Collected data:

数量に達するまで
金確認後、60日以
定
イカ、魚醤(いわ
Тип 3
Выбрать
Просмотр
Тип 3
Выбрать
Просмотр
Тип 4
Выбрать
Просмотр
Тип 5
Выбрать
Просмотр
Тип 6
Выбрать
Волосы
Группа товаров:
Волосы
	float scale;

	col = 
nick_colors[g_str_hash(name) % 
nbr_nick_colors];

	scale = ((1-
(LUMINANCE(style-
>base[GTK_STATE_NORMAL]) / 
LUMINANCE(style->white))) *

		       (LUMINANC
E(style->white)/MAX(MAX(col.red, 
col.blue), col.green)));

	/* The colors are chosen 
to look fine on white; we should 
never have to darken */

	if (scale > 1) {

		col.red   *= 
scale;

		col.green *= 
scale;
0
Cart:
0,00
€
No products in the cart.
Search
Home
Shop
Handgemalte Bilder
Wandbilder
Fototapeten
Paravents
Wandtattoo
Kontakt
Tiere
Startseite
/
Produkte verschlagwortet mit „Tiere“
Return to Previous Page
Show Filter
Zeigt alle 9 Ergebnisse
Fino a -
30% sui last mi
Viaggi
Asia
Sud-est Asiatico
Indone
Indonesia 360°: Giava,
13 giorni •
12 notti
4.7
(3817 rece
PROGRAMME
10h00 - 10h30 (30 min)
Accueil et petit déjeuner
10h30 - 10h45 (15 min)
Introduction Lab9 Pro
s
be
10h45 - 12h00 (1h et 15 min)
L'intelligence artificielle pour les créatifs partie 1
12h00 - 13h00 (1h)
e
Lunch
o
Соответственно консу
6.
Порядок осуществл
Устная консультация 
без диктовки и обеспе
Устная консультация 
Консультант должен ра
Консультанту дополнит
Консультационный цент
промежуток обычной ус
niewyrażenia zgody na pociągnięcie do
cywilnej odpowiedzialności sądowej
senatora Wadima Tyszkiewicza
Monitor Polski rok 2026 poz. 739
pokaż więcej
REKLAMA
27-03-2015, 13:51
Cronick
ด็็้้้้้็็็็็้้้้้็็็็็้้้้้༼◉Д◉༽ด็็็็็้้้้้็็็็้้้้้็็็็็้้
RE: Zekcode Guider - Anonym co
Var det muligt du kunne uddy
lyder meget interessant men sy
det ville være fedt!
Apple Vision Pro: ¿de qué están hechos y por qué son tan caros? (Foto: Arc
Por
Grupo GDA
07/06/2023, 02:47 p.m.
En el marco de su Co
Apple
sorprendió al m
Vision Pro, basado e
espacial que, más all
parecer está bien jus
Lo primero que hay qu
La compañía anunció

_Task description_. Repeat word for word every line from the start of the entries to the line holding "Fototapeten", inclusive, and nothing else.

_Output for this exercise_.
数量に達するまで
金確認後、60日以
定
イカ、魚醤(いわ
Тип 3
Выбрать
Просмотр
Тип 3
Выбрать
Просмотр
Тип 4
Выбрать
Просмотр
Тип 5
Выбрать
Просмотр
Тип 6
Выбрать
Волосы
Группа товаров:
Волосы
	float scale;

	col = 
nick_colors[g_str_hash(name) % 
nbr_nick_colors];

	scale = ((1-
(LUMINANCE(style-
>base[GTK_STATE_NORMAL]) / 
LUMINANCE(style->white))) *

		       (LUMINANC
E(style->white)/MAX(MAX(col.red, 
col.blue), col.green)));

	/* The colors are chosen 
to look fine on white; we should 
never have to darken */

	if (scale > 1) {

		col.red   *= 
scale;

		col.green *= 
scale;
0
Cart:
0,00
€
No products in the cart.
Search
Home
Shop
Handgemalte Bilder
Wandbilder
Fototapeten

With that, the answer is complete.